Records for the task Block Start

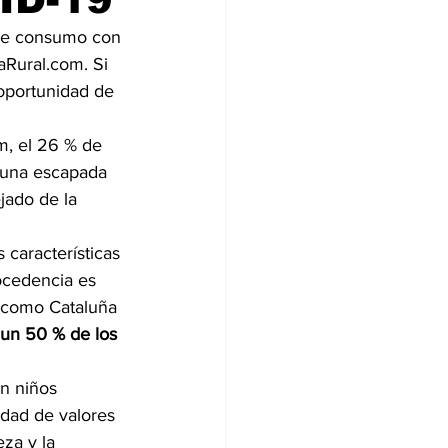
 de consumo con 
Rural.com. Si 
 oportunidad de 
, el 26 % de 
o una escapada 
jado de la 
s características 
ocedencia es 
 como Cataluña 
un 50 % de los 
n niños 
idad de valores 
za y la 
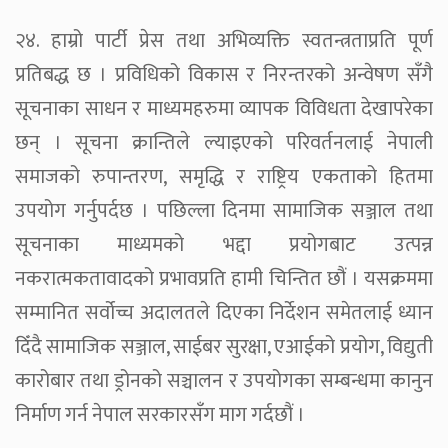
२४. हाम्रो पार्टी प्रेस तथा अभिव्यक्ति स्वतन्त्रताप्रति पूर्ण
प्रतिबद्ध छ । प्रविधिको विकास र निरन्तरको अन्वेषण सँगै
सूचनाका साधन र माध्यमहरुमा व्यापक विविधता देखापरेका
छन् । सूचना क्रान्तिले ल्याइएको परिवर्तनलाई नेपाली
समाजको रुपान्तरण, समृद्धि र राष्ट्रिय एकताको हितमा
उपयोग गर्नुपर्दछ । पछिल्ला दिनमा सामाजिक सञ्जाल तथा
सूचनाका माध्यमको भद्दा प्रयोगबाट उत्पन्न
नकरात्मकतावादको प्रभावप्रति हामी चिन्तित छौं । यसक्रममा
सम्मानित सर्वोच्च अदालतले दिएका निर्देशन समेतलाई ध्यान
दिँदै सामाजिक सञ्जाल, साईबर सुरक्षा, एआईको प्रयोग, विद्युती
कारोबार तथा ड्रोनको सञ्चालन र उपयोगका सम्बन्धमा कानुन
निर्माण गर्न नेपाल सरकारसँग माग गर्दछौं ।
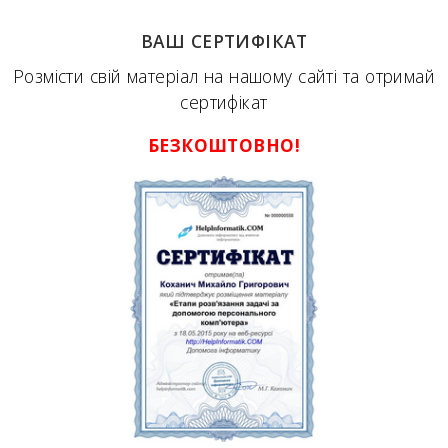
ВАШ СЕРТИФІКАТ
Розмісти свій матеріал на нашому сайті та отримай
сертифікат
БЕЗКОШТОВНО!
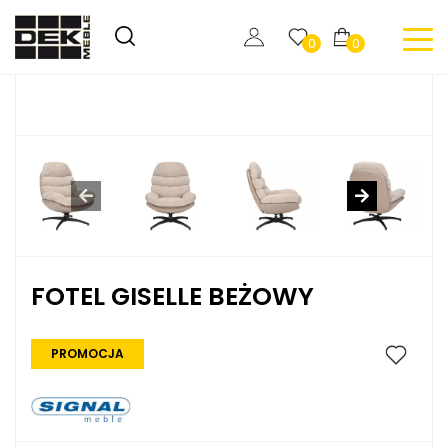
0
0
FOTEL GISELLE BEŻOWY
PROMOCJA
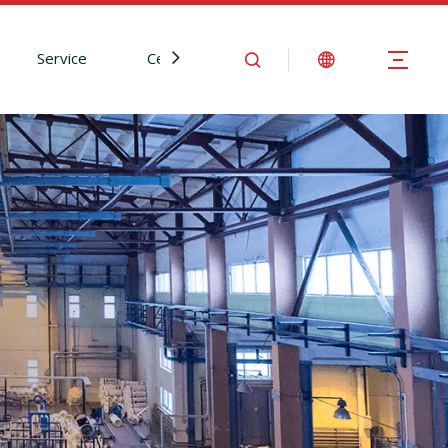
Service
Centre d'Information
Nous contact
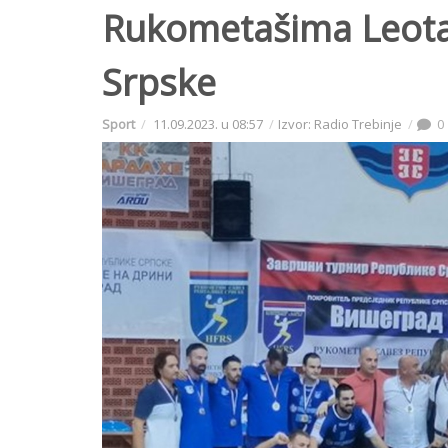
Rukometašima Leota
Srpske
Sport
11.09.2023. u 08:57
Izvor: Radio Trebinje
0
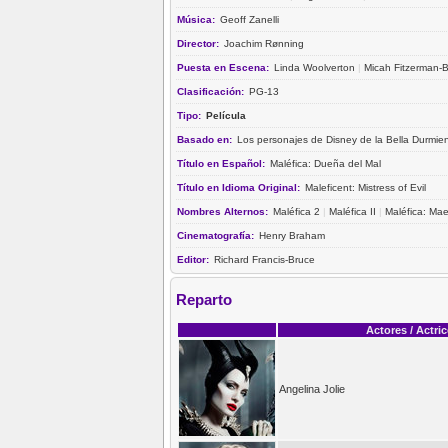
Música:
Geoff Zanelli
Director:
Joachim Rønning
Puesta en Escena:
Linda Woolverton
|
Micah Fitzerman-
Clasificación:
PG-13
Tipo:
Película
Basado en:
Los personajes de Disney de la Bella Durmie
Título en Español:
Maléfica: Dueña del Mal
Título en Idioma Original:
Maleficent: Mistress of Evil
Nombres Alternos:
Maléfica 2
|
Maléfica II
|
Maléfica: Mae
Cinematografía:
Henry Braham
Editor:
Richard Francis-Bruce
Reparto
Actores / Actri
Angelina Jolie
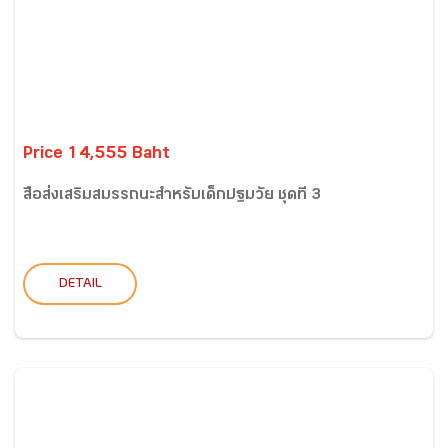
Price 14,555 Baht
สื่อส่งเสริมสมรรถนะสำหรับเด็กปฐมวัย ชุดที่ 3
DETAIL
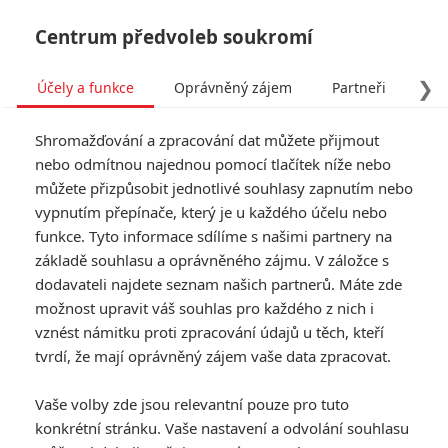
Centrum předvoleb soukromí
❯
Účely a funkce
Oprávněný zájem
Partneři
Pro
Tog
Shromažďování a zpracování dat můžete přijmout
navi
nebo odmítnou najednou pomocí tlačítek níže nebo
můžete přizpůsobit jednotlivé souhlasy zapnutím nebo
Death Cycle: Maskovaný
vypnutím přepínače, který je u každého účelu nebo
funkce. Tyto informace sdílíme s našimi partnery na
motorkář ve stylovém
základě souhlasu a oprávněného zájmu. V záložce s
hororu vraždí beze slov
dodavateli najdete seznam našich partnerů. Máte zde
možnost upravit váš souhlas pro každého z nich i
Napsal:
vznést námitku proti zpracování údajů u těch, kteří
Michal Janoušek - (Rudmen)
, 17.08.2025 22:00
tvrdí, že mají oprávněný zájem vaše data zpracovat.
KOMENTÁŘE
0
Vaše volby zde jsou relevantní pouze pro tuto
konkrétní stránku. Vaše nastavení a odvolání souhlasu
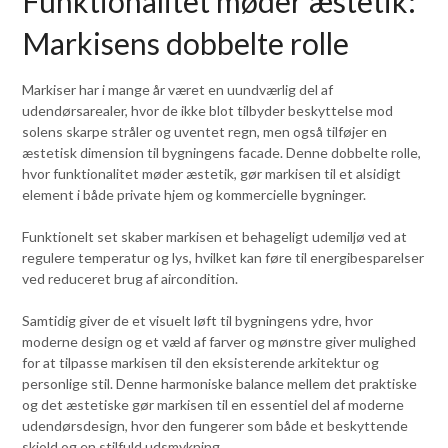
Funktionalitet møder æstetik:
Markisens dobbelte rolle
Markiser har i mange år været en uundværlig del af
udendørsarealer, hvor de ikke blot tilbyder beskyttelse mod
solens skarpe stråler og uventet regn, men også tilføjer en
æstetisk dimension til bygningens facade. Denne dobbelte rolle,
hvor funktionalitet møder æstetik, gør markisen til et alsidigt
element i både private hjem og kommercielle bygninger.
Funktionelt set skaber markisen et behageligt udemiljø ved at
regulere temperatur og lys, hvilket kan føre til energibesparelser
ved reduceret brug af aircondition.
Samtidig giver de et visuelt løft til bygningens ydre, hvor
moderne design og et væld af farver og mønstre giver mulighed
for at tilpasse markisen til den eksisterende arkitektur og
personlige stil. Denne harmoniske balance mellem det praktiske
og det æstetiske gør markisen til en essentiel del af moderne
udendørsdesign, hvor den fungerer som både et beskyttende
skjold og en stilfuld udsmykning.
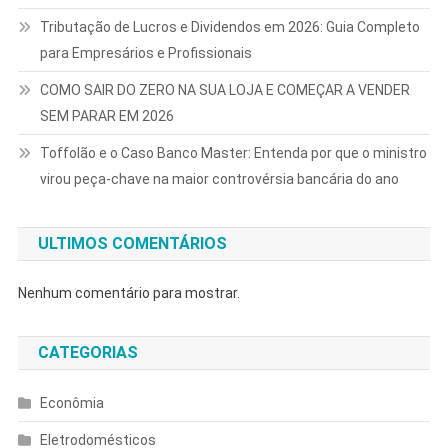
Tributação de Lucros e Dividendos em 2026: Guia Completo
para Empresários e Profissionais
COMO SAIR DO ZERO NA SUA LOJA E COMEÇAR A VENDER
SEM PARAR EM 2026
Toffolão e o Caso Banco Master: Entenda por que o ministro
virou peça-chave na maior controvérsia bancária do ano
ULTIMOS COMENTÁRIOS
Nenhum comentário para mostrar.
CATEGORIAS
Econômia
Eletrodomésticos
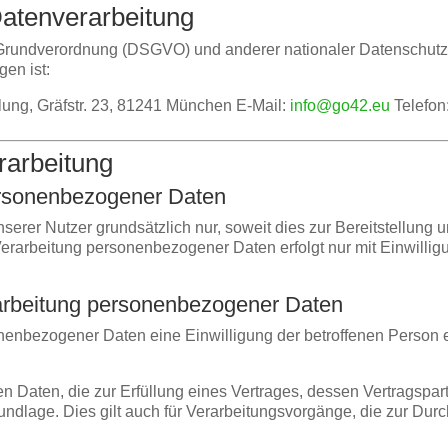
 Datenverarbeitung
-Grundverordnung (DSGVO) und anderer nationaler Datenschutz
en ist:
ung, Gräfstr. 23, 81241 München E-Mail:
info@go42.eu
Telefon
rarbeitung
ersonenbezogener Daten
erer Nutzer grundsätzlich nur, soweit dies zur Bereitstellung
 Verarbeitung personenbezogener Daten erfolgt nur mit Einwillig
rarbeitung personenbezogener Daten
enbezogener Daten eine Einwilligung der betroffenen Person ein
aten, die zur Erfüllung eines Vertrages, dessen Vertragspartei d
grundlage. Dies gilt auch für Verarbeitungsvorgänge, die zur D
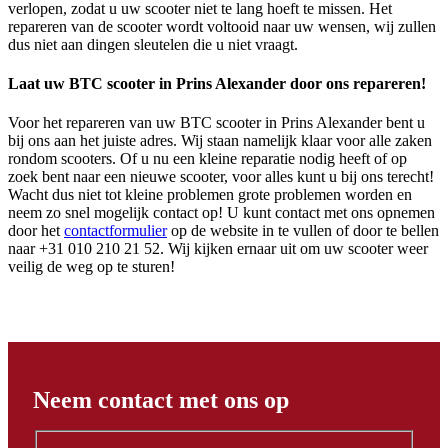
verlopen, zodat u uw scooter niet te lang hoeft te missen. Het
repareren van de scooter wordt voltooid naar uw wensen, wij zullen
dus niet aan dingen sleutelen die u niet vraagt.
Laat uw BTC scooter in Prins Alexander door ons repareren!
Voor het repareren van uw BTC scooter in Prins Alexander bent u
bij ons aan het juiste adres. Wij staan namelijk klaar voor alle zaken
rondom scooters. Of u nu een kleine reparatie nodig heeft of op
zoek bent naar een nieuwe scooter, voor alles kunt u bij ons terecht!
Wacht dus niet tot kleine problemen grote problemen worden en
neem zo snel mogelijk contact op! U kunt contact met ons opnemen
door het
contactformulier
op de website in te vullen of door te bellen
naar +31 010 210 21 52. Wij kijken ernaar uit om uw scooter weer
veilig de weg op te sturen!
Neem contact met ons op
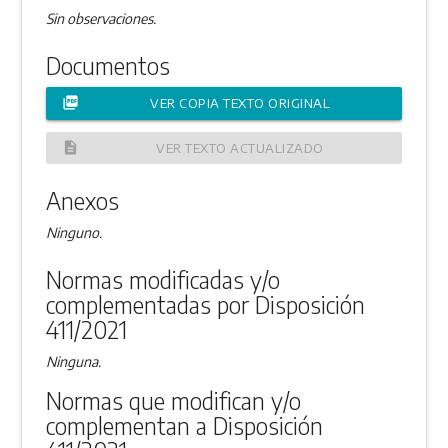
Sin observaciones.
Documentos
picture_as_pdf
VER COPIA TEXTO ORIGINAL
description
VER TEXTO ACTUALIZADO
Anexos
Ninguno.
Normas modificadas y/o
complementadas por Disposición
411/2021
Ninguna.
Normas que modifican y/o
complementan a Disposición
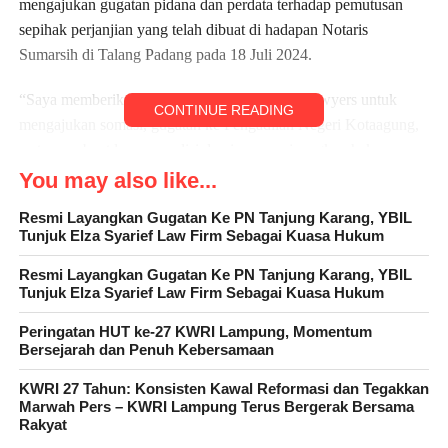
mengajukan gugatan pidana dan perdata terhadap pemutusan
sepihak perjanjian yang telah dibuat di hadapan Notaris
Sumarsih di Talang Padang pada 18 Juli 2024.
“Saya memberikan kuasa penuh kepada YD Lawyers untuk
CONTINUE READING
mengajukan somasi, gugatan ke Pengadilan Negeri Kotaagung,
serta membuat laporan polisi demi memperjuangkan hak saya
dalam perjanjian ini,” ujar Bagus. Minggu, 16/2/2025.
You may also like...
Resmi Layangkan Gugatan Ke PN Tanjung Karang, YBIL
Yasmi Dona, kuasa hukum Bagus Sutoto, menegaskan bahwa
Tunjuk Elza Syarief Law Firm Sebagai Kuasa Hukum
pembatalan perjanjian notaris tidak bisa dilakukan secara sepihak
tanpa melalui mekanisme hukum yang sah.
Resmi Layangkan Gugatan Ke PN Tanjung Karang, YBIL
Tunjuk Elza Syarief Law Firm Sebagai Kuasa Hukum
“Kami melihat banyak kejanggalan dalam pemutusan kerja sama
Peringatan HUT ke-27 KWRI Lampung, Momentum
pengelolaan kebun serta pemutusan perjanjian jual beli yang
Bersejarah dan Penuh Kebersamaan
tertuang dalam Akta Notaris No. 55, Perjanjian Pengikat Jual
KWRI 27 Tahun: Konsisten Kawal Reformasi dan Tegakkan
Beli, serta Perjanjian No. RAN/01/IX/2024/R tentang Kerja
Marwah Pers – KWRI Lampung Terus Bergerak Bersama
Sama Pengelolaan Kebun,” jelas Yasmi Dona.
Rakyat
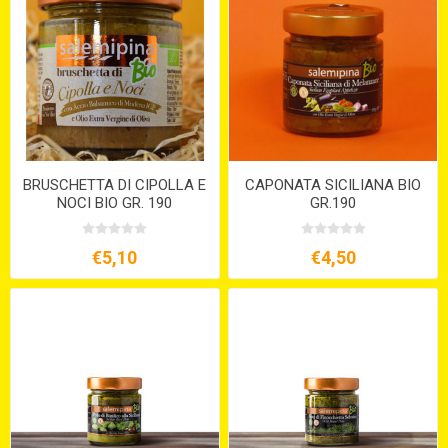
BRUSCHETTA DI CIPOLLA E
CAPONATA SICILIANA BIO
NOCI BIO GR. 190
GR.190
€5,10
€4,50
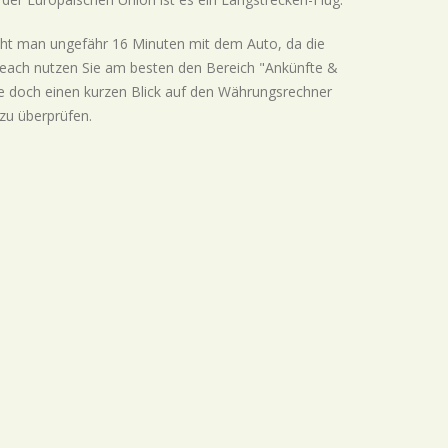
ht man ungefähr 16 Minuten mit dem Auto, da die
Beach nutzen Sie am besten den Bereich "Ankünfte &
Sie doch einen kurzen Blick auf den Währungsrechner
 zu überprüfen.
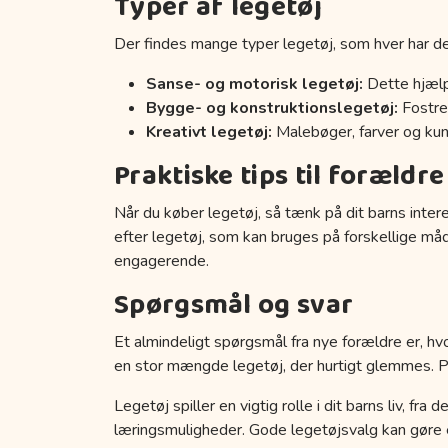
Typer af legetøj
Der findes mange typer legetøj, som hver har de
Sanse- og motorisk legetøj:
Dette hjælp
Bygge- og konstruktionslegetøj:
Fostrer
Kreativt legetøj:
Malebøger, farver og kuns
Praktiske tips til forældre
Når du køber legetøj, så tænk på dit barns inter
efter legetøj, som kan bruges på forskellige må
engagerende.
Spørgsmål og svar
Et almindeligt spørgsmål fra nye forældre er, hvo
en stor mængde legetøj, der hurtigt glemmes. Prøv
Legetøj spiller en vigtig rolle i dit barns liv, fr
læringsmuligheder. Gode legetøjsvalg kan gøre en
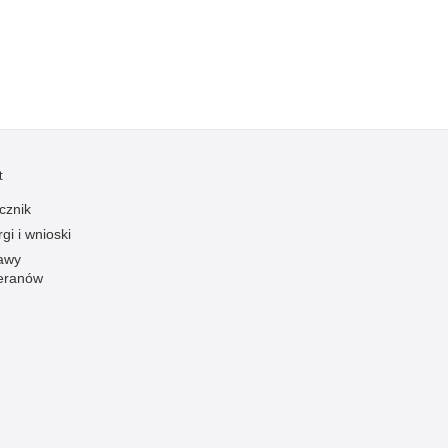
Profanacje, zbeszczeszczania
Profilaktyka
Przemoc domowa
Przemoc w szkole
Przemyt
Przestępczość alkoholowa
t
Przestępczość bankowa i kredytowa
cznik
Przestępczość cudzoziemców
gi i wnioski
awy
Przestępczość farmaceutyczna
eranów
Przestępczość gospodarcza
Przestępczość internetowa
Przestępczość komputerowa
Przestępczość kryminalna
Przestępczość międzynarodowa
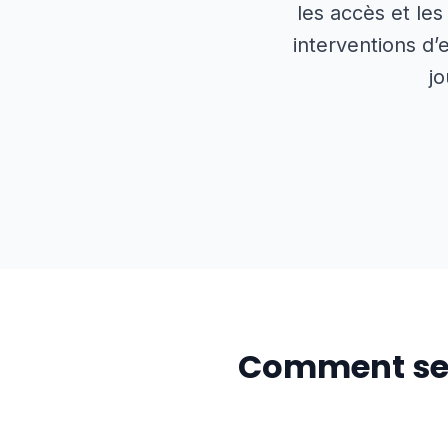
les accès et les
interventions d’
jo
Comment se 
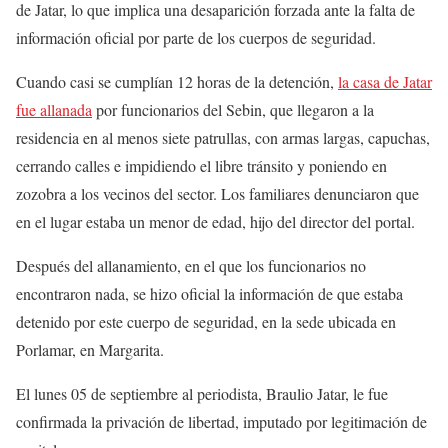
de Jatar, lo que implica una desaparición forzada
ante la falta de
información oficial por parte de los cuerpos de seguridad.
Cuando casi se cumplían 12 horas de la detención,
la casa de Jatar
fue allanada
por funcionarios del Sebin, que llegaron a la
residencia en al menos siete patrullas, con armas largas, capuchas,
cerrando calles e impidiendo el libre tránsito y poniendo en
zozobra a los vecinos del sector. Los familiares denunciaron que
en el lugar estaba un menor de edad, hijo del director del portal.
Después del allanamiento, en el que los funcionarios no
encontraron nada, se hizo oficial la información de que estaba
detenido por este cuerpo de seguridad, en la sede ubicada en
Porlamar, en Margarita.
El lunes 05 de septiembre al periodista, Braulio Jatar, le fue
confirmada la privación de libertad, imputado por legitimación de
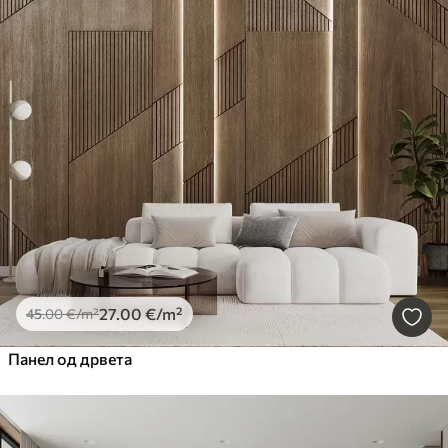
27
.00
€
/m²
45
.00
€
/m²
Панел од дрвета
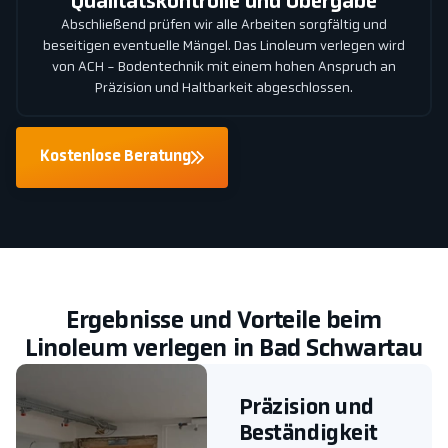
Qualitätskontrolle und Übergabe
Abschließend prüfen wir alle Arbeiten sorgfältig und
beseitigen eventuelle Mängel. Das Linoleum verlegen wird
von ACH - Bodentechnik mit einem hohen Anspruch an
Präzision und Haltbarkeit abgeschlossen.
Kostenlose Beratung
Ergebnisse und Vorteile beim
Linoleum verlegen in Bad Schwartau
Präzision und
Beständigkeit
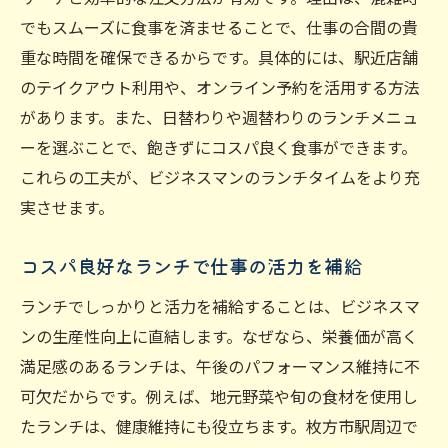
でもスムーズに食事を済ませることで、仕事の合間の貴
重な時間を確保できるからです。具体的には、駅近店舗
のテイクアウト利用や、オンライン予約を活用する方法
があります。また、日替わりや週替わりのランチメニュ
ーを選ぶことで、飽きずにコスパ良く食事ができます。
これらの工夫が、ビジネスマンのランチタイムをより充
実させます。
コスパ良好なランチで仕事の活力を補給
ランチでしっかりと活力を補給することは、ビジネスマ
ンの生産性向上に直結します。なぜなら、栄養価が高く
満足感のあるランチは、午後のパフォーマンス維持に不
可欠だからです。例えば、地元野菜や旬の食材を使用し
たランチは、健康維持にも役立ちます。枚方市駅周辺で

Records for the task Block End

Every line above that holds the word "forældre" needs to be copied.

Praktiske tips til forældre
Et almindeligt spørgsmål fra nye forældre er, hvo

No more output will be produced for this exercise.